Notice that while the following code creates a plot, nothing is saved in the p variable unless we add p <- to the beginning (Figure 6).

p <- p +coord_flip() + theme_minimal() +

labs(title = "Asia Pacific is the largest primary oil consumer",

subtitle="Primary energy consumption of oil by regions in 2018",

caption="Source: Our World in Data, 2020") +

ylab("Terawatt-hours") +

xlab("") +

scale_y_continuous(labels = function(x) format(x, big.mark = ",", scientific = FALSE))

The horizontal axis is labeled oil in terawatt-hours and ranges from 0 to 20,000, in increments of 2,500. The vertical axis lists regions. The data from the chart are tabulated below.

 Region Oil in terawatt-hours Africa 2,225 Commonwealth of Independent States 2,251 South and Central America 3,667 Middle East 4,792 Europe 8,629 North America 12,939 Asia Pacific 19,717

Text above the chart reads, “Asia Pacific is the largest primary oil consumer.” Text under the chart reads, “Source: Our World in Data, 2020.”

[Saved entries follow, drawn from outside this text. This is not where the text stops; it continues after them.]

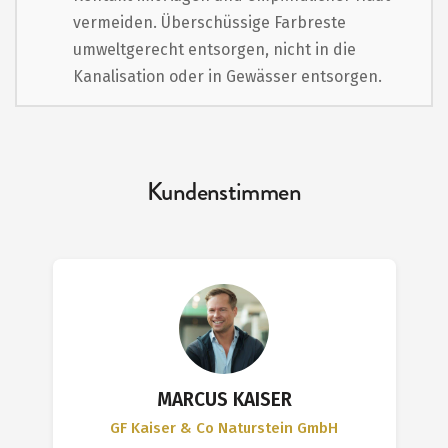
vermeiden. Überschüssige Farbreste
umweltgerecht entsorgen, nicht in die
Kanalisation oder in Gewässer entsorgen.
Kundenstimmen
MARCUS KAISER
GF Kaiser & Co Naturstein GmbH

Figure 6. A Horizontal Bar Chart

We can also add a line indicating the mean for oil consumption using the geom_hline function and text annotation using geom_text:

p + theme_minimal() + geom_hline(yintercept=mean(subset\$Oil), color="orange", size=1) +

geom_text(aes(x=1, y=11000, label="Mean oil consumption"), color="orange", size=4)

You can also experiment with labeling features directly with their value, such as p + geom_text(aes(x=subset\$Entity, y=subset\$Oil+3000, label=subset\$Oil), color="orange", size=4), though you will need to play around with the text placement to avoid overlapping the bars themselves.

Regardless of your method and parameters of output, our bar chart should now look something like Figure 7.

The vertical axis is labeled entity and has the following entities listed in the descending order including Asia Pacific, North America, Europe, Middle East, South and Central America, Common wealth of Independent states, and Africa. The horizontal axis is labeled oil data in Terawatt-hours and ranges from 0 to 20,000 in increments of 5,000. Approximate data from the column chart are tabulated below.

 Entity Oil Asia Pacific 19,700 North America 13,000 Europe 8,600 Middle East 4,800 South and Central America 3,600 Common wealth of Independent states 2,200 Africa 2,200

A vertical line representing Mean oil consumption runs through the 7,600 mark. Text at the bottom reads, “Source: Our world in data, 2020.”

Figure 7. Outputting the Bar Chart
2.2 Exploring the Output

The bar chart created in this demonstration shows clearly and at a glance how Pacific Asia is the largest primary oil consumer by far, using nearly 20,000 terawatt-hours worth of oil in 2018. The ordering by magnitude allows rather an exact appraisal of relative differences, but still, the difference between the regions of the Commonwealth of Independent States and Africa is nearly indistinguishable in this scale without directly labeling the values themselves.

Adding the optional mean line to the chart gives an idea of how much over the aggregated global mean Asia Pacific is.

For further context, one might want to create another bar chart to compare with another primary energy source side by side.

A source of ambiguity in this chart is that the reader cannot know for certain which countries belong to which group.